Когда меня, молодого, горячего и мало в чем по-настоящему разбиравшегося, назначили заведовать отделом литературы и искусства в газете "Труд", главной, между прочим, "беспартийной" газеты в стране - это был центральный печатный орган профосоюзов, быстро набравший при редакторе Александре Субботине тираж больше 16 миллионов экземпляров, введя в панику саму "Правду" - у нее тираж оказался меньше, я побежал за советом и помощью к Володе Лакшину. Он к тому времени уже начал свою деятельность в "Новом мире", его яркая планета уверенно стала занимать свое авторитетное место на либеральной орбите.
А дело в том, что я много писал об эстраде и театре, "следил за процессом", так или иначе, но чувствовал себя сведущим. А вот в делах литературных был, как говорится, ни бум-бум. Но при новой должности литература тоже должна была входить в круг моих интересов.
"Приходи, что знаю - расскажу," - сразу откликнулся Володя.
Мы пристроились в каком-то закутке редакции "Нового мира", которая и сейчас располагается на задах нынешнего кинотеатра "Пушкинский". Там зав. отделом критики самого знаменитого толстого русского журнала два часа держал монолог перед единственным слушателем, отмечая тенденции и вскрывая всяческие подноготные мотивы советской литературы на том историческом этапе. Надо отдать должное единственному слушателю - он подробно записывал, чтобы не забыть. И чтобы, когда понадобится, сверяться с записями.
Каким относительным каждому из нас кажется всякое движение, - примерно так говорит Лев Толстой в моей "Ясной Поляне". Ушли со сцены многие замечательные и даже великие фигуры, коим я был современник, иных даже знал, а если только видел, то и это немало. Но может быть, тут самообман, только мне они и кажутся значительными? А может быть, их значимость действительно относительна настолько, что для пришедших позже они вообще ничего не значат?
Недавно спросил довольно известную журналистку, уже не девочку - лет 45, выпускницу журфака МГУ: "А вы знаете, кто такой был Кочетов?" - "Космонавт какой-нибудь?" - предположила она. "А Софронов?" - "Композитор?.."

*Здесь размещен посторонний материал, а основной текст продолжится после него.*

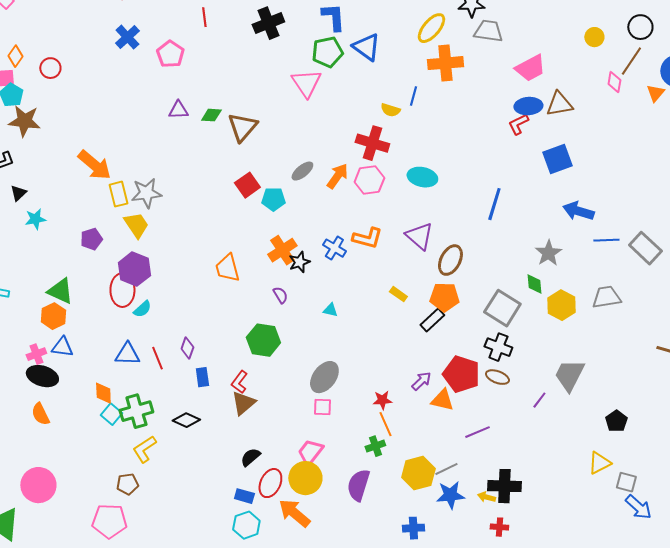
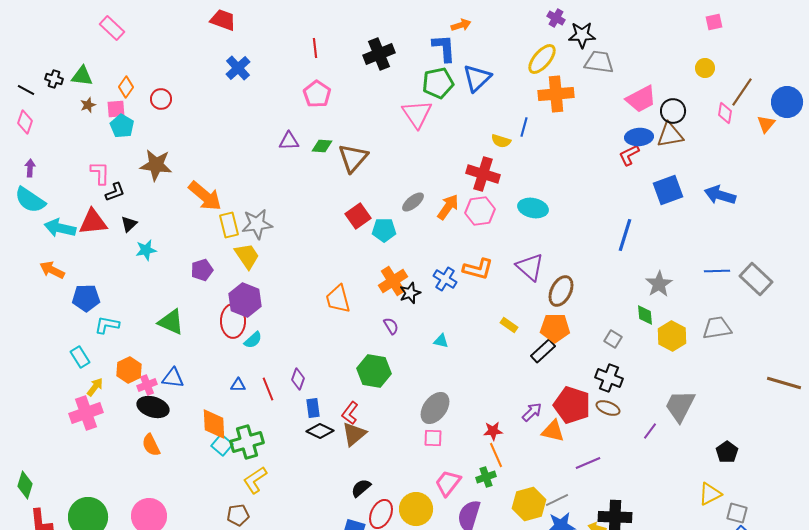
black circle: (640, 27) -> (673, 111), moved
blue triangle: (366, 47) -> (477, 78), turned 40
pink pentagon: (170, 54) -> (317, 94), moved
brown star: (24, 121) -> (156, 165), moved
blue line: (494, 204) -> (625, 235), moved
blue arrow: (578, 211) -> (720, 195), moved
gray square: (502, 308) -> (613, 339), size x0.5
orange hexagon: (53, 316) -> (129, 370), moved
blue triangle: (127, 354) -> (238, 385), size x0.6
orange diamond: (103, 393) -> (214, 424), size x1.4
black diamond: (186, 420) -> (320, 431), moved
pink trapezoid: (310, 452) -> (448, 483), moved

Получается, что из памяти иных живущих исчезают целые континенты недавнего отечественного духовного мира. Борения вокруг гражданской позиции "Нового мира" и ура-патриотической "Октября", Твардовский, Лакшин, поэты Политехнического, Трифонов, Паустовский, Володин и иже с ними - с одной стороны, и так называемые "красносотенцы" Кочетов, Софронов, Грибачев и иже с ними - с другой, все это - лишь ветерок в поле, пролетел и забылся?
Или на журфаке плохо учат, или плохо учатся, или наше время унизительного каждодневного самоспасения и вытягивания себя за волосы из трясины материальных и нравственных озабоченностей не дает прорасти в умах и душах истинным гуманитарным отечественным ценностям, которые, простите за напыщенность, все-таки завещаны Отечеству.